Top of Source data

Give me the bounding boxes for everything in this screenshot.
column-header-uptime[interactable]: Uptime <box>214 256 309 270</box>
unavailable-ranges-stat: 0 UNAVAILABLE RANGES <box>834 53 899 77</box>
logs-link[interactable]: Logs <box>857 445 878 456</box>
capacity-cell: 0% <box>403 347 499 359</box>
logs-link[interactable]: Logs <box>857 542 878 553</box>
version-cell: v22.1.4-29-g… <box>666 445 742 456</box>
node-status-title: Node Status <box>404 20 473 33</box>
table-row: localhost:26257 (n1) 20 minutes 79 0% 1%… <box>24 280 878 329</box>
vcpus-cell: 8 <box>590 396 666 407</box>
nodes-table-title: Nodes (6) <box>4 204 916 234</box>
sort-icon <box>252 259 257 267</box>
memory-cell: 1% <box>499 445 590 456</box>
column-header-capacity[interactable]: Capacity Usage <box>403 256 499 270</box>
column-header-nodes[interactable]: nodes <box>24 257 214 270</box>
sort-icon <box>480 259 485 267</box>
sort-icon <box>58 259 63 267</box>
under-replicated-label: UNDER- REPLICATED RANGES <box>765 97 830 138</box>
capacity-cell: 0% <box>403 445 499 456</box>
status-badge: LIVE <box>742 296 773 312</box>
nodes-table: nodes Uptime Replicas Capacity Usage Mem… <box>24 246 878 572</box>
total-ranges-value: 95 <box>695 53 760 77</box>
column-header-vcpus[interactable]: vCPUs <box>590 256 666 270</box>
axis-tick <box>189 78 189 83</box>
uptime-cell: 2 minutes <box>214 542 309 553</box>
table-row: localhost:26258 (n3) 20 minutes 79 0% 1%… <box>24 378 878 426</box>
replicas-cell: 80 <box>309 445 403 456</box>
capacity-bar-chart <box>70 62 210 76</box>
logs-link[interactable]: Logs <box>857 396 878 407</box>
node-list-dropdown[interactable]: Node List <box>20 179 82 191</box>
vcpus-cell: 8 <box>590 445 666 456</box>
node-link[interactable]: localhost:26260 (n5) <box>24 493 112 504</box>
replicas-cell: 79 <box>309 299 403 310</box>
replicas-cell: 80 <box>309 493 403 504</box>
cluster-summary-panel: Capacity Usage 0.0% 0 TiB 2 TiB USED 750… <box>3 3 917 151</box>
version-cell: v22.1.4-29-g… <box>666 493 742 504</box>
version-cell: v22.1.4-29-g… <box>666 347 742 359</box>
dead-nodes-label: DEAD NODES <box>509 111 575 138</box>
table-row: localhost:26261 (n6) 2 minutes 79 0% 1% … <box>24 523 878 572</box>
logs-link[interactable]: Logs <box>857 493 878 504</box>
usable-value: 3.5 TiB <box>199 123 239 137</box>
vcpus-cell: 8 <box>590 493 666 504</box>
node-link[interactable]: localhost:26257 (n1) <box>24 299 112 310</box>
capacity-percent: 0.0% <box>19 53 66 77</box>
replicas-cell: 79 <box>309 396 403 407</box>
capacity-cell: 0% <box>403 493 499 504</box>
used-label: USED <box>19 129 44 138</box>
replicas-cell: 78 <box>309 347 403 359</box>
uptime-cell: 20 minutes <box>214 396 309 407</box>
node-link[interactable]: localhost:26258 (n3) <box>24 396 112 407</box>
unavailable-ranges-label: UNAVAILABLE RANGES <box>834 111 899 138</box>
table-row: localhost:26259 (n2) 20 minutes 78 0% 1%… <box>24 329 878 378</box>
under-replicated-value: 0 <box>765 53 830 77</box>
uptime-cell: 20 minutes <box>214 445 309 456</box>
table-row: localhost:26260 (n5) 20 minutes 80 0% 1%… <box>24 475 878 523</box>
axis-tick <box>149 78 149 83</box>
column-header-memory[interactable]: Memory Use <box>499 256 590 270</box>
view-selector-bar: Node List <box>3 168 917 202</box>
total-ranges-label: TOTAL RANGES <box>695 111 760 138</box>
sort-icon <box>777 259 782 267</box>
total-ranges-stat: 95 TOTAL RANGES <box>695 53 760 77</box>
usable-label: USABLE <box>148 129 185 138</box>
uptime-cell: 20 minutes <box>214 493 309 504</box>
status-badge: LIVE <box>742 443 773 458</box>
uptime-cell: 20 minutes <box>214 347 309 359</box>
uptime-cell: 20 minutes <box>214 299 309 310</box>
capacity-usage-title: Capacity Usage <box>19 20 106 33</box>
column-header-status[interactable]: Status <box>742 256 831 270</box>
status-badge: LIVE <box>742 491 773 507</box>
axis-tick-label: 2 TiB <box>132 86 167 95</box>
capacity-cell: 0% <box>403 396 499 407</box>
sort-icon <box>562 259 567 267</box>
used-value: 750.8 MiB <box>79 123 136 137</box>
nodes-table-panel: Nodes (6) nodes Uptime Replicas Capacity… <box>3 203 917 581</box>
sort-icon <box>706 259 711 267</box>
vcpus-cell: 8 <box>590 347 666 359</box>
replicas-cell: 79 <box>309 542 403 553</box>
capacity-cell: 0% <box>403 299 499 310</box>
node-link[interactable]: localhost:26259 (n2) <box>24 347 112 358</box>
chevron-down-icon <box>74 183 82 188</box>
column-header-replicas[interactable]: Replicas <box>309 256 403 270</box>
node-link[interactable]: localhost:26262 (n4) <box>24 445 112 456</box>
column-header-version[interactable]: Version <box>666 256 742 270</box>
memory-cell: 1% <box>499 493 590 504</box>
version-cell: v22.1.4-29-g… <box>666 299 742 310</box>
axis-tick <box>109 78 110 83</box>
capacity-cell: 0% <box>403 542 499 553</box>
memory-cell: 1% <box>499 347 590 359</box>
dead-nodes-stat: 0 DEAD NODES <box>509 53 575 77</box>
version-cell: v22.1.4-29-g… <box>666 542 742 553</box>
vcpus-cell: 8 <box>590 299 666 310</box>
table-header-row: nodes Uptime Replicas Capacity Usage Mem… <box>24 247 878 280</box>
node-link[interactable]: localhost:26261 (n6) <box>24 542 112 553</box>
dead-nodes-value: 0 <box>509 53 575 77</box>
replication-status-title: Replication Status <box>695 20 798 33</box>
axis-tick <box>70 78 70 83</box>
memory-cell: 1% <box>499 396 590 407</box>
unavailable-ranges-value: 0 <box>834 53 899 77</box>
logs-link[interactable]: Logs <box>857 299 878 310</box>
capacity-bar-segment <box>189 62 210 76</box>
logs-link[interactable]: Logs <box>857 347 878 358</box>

Bottom of Source data
Top of Source data

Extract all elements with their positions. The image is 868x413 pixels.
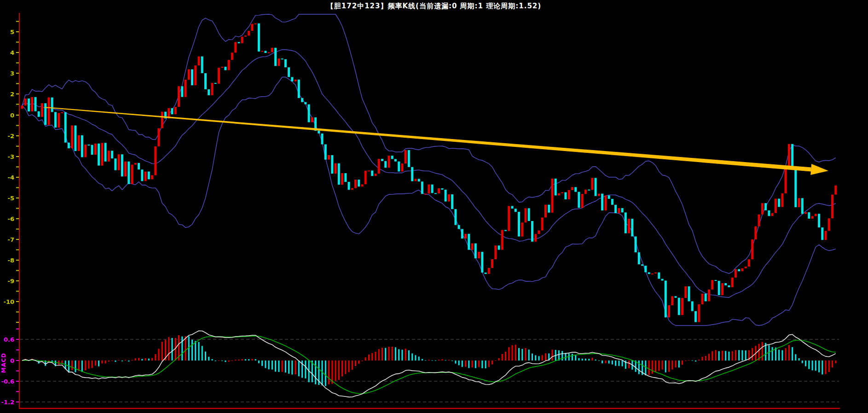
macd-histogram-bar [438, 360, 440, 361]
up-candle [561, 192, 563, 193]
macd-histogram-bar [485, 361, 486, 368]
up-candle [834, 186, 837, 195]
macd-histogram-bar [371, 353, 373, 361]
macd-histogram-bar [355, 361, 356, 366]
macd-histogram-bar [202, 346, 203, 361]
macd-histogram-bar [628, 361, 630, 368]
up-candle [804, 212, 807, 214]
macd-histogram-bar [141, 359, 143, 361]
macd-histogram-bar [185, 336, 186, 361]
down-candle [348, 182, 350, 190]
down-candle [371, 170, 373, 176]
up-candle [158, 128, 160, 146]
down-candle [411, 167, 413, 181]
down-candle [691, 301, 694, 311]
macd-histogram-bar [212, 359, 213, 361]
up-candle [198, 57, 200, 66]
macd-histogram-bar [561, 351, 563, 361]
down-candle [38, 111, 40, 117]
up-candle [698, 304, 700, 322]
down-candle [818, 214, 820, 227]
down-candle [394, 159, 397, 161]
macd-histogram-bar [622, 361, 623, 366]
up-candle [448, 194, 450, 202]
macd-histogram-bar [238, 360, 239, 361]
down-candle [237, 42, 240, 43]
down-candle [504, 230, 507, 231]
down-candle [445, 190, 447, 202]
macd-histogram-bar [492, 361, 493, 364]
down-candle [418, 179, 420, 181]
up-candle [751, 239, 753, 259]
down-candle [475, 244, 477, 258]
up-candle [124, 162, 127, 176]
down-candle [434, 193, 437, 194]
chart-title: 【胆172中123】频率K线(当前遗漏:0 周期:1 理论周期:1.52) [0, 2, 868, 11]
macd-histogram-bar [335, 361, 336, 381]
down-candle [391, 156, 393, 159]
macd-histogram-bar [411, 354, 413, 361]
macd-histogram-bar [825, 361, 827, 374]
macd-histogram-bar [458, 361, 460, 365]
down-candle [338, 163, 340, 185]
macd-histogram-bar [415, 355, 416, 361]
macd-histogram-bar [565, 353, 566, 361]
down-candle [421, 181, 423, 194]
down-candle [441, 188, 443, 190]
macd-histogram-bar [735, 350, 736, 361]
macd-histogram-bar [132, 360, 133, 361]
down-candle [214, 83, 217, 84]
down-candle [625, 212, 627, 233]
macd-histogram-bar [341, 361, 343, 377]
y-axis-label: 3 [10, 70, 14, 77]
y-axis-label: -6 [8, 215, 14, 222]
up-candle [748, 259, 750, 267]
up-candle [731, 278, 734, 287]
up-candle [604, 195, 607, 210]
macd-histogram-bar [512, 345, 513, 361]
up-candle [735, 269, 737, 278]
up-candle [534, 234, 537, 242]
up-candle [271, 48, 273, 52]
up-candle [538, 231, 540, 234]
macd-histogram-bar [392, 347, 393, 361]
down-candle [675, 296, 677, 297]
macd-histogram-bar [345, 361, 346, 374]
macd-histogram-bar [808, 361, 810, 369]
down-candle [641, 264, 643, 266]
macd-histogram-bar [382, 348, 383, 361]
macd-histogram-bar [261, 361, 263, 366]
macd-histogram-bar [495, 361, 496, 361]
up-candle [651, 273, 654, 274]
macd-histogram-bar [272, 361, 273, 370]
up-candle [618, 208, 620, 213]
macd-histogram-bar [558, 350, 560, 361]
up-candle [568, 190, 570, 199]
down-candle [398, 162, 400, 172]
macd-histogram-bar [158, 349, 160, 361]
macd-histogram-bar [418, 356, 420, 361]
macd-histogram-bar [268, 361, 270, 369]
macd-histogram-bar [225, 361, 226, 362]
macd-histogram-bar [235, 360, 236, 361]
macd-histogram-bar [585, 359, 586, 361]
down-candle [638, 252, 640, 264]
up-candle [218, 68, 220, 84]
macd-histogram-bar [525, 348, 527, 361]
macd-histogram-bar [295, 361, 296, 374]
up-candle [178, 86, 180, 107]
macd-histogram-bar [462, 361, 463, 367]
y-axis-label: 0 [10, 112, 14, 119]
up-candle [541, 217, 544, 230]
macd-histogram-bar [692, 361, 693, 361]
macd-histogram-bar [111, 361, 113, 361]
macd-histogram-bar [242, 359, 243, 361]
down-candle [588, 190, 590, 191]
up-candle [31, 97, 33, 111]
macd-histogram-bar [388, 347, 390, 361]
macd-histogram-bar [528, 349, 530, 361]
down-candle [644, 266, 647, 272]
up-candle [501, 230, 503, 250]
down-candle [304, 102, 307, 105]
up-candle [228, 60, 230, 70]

Bottom of Source data

Problem requirements: Among the records, find every line holding the word "Logs" and copy it.

Response to this task:
logs-link[interactable]: Logs <box>857 445 878 456</box>
logs-link[interactable]: Logs <box>857 542 878 553</box>
logs-link[interactable]: Logs <box>857 396 878 407</box>
logs-link[interactable]: Logs <box>857 493 878 504</box>
logs-link[interactable]: Logs <box>857 299 878 310</box>
logs-link[interactable]: Logs <box>857 347 878 358</box>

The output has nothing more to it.